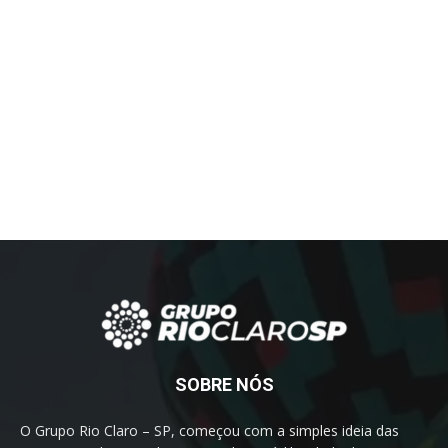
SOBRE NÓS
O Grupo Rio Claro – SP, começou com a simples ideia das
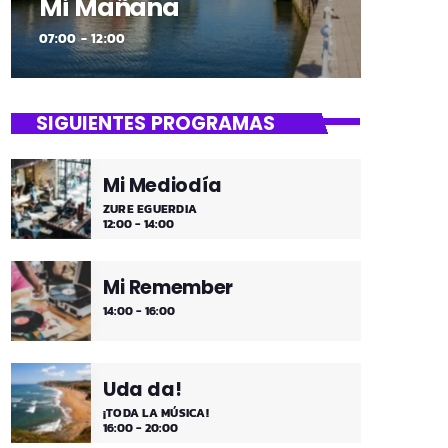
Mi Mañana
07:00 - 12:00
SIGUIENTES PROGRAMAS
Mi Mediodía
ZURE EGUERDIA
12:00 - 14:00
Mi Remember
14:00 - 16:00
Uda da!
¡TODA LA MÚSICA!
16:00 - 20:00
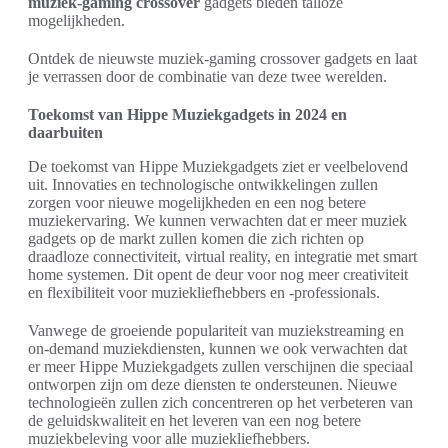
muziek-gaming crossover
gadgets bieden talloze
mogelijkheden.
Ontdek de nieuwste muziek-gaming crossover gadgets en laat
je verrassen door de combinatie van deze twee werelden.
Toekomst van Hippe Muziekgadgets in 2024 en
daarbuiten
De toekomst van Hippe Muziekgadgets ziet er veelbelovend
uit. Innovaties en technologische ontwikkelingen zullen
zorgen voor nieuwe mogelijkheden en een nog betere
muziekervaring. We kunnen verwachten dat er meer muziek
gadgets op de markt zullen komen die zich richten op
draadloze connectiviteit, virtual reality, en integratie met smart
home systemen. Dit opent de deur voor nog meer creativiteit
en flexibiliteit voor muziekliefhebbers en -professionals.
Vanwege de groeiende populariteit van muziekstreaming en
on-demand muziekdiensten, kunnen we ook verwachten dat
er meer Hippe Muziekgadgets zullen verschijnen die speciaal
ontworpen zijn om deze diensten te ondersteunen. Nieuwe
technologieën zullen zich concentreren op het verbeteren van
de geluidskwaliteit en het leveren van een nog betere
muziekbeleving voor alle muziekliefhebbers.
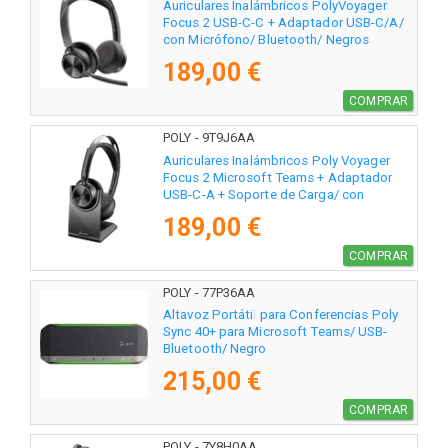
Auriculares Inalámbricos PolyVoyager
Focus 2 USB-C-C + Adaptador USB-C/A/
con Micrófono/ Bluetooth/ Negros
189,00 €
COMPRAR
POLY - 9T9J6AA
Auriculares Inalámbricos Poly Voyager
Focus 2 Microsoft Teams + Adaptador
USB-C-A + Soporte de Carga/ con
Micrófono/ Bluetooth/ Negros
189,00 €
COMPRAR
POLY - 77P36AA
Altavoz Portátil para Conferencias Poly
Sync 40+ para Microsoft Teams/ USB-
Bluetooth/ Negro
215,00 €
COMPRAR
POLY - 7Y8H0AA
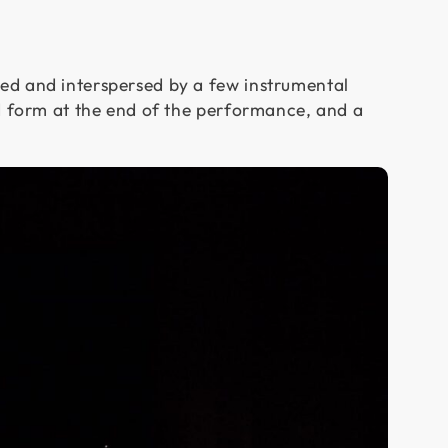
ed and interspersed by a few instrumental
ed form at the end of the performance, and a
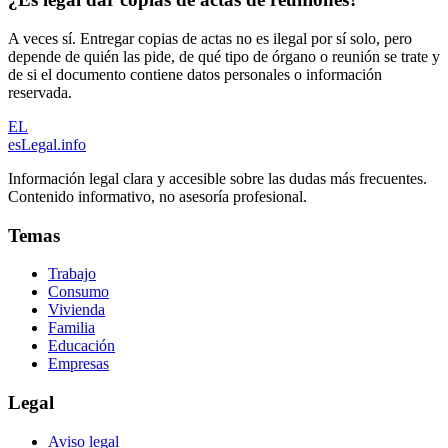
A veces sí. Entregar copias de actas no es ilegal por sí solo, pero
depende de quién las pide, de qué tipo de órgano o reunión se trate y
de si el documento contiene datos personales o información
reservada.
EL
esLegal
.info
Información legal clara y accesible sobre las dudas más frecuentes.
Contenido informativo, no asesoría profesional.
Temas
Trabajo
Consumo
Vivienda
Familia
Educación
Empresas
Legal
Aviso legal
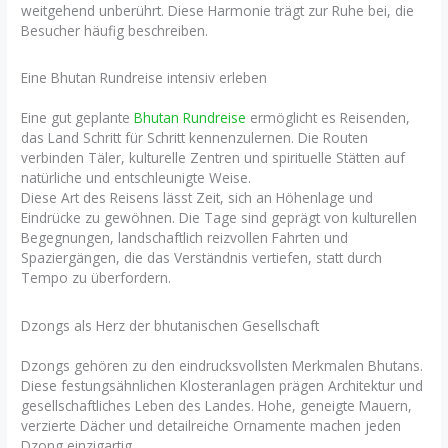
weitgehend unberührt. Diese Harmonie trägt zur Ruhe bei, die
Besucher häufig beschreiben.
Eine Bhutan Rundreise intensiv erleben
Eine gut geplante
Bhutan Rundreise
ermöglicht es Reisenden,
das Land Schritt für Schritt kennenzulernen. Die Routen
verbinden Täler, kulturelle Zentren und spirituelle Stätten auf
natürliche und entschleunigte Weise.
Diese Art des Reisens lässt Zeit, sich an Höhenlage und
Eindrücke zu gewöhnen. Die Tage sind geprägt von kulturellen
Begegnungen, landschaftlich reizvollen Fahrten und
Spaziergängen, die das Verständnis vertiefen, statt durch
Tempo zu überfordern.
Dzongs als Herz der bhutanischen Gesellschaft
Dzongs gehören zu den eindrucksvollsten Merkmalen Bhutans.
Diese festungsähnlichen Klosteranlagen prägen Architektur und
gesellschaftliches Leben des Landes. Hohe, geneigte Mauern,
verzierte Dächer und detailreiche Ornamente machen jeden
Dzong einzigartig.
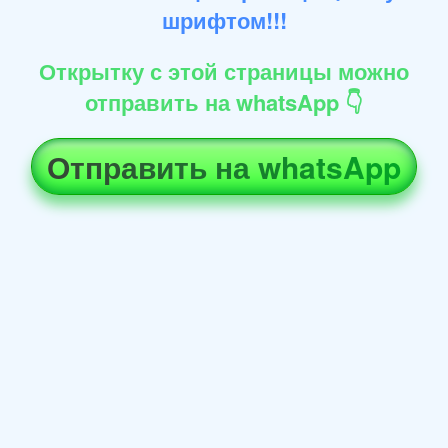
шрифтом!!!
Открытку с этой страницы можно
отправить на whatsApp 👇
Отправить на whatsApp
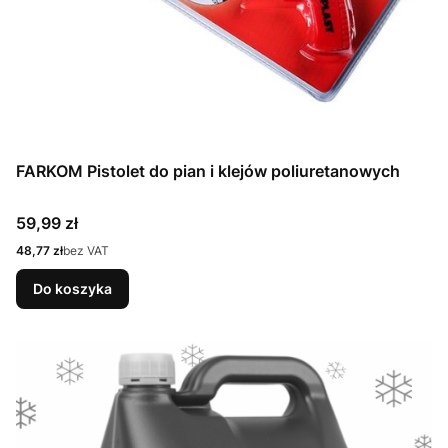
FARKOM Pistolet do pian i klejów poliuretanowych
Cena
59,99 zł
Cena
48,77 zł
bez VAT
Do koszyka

────

• Prompt
Lines containing the string "Rundreise" are the ones to copy from the entries above.

• Answer box
Eine Bhutan Rundreise intensiv erleben
Bhutan Rundreise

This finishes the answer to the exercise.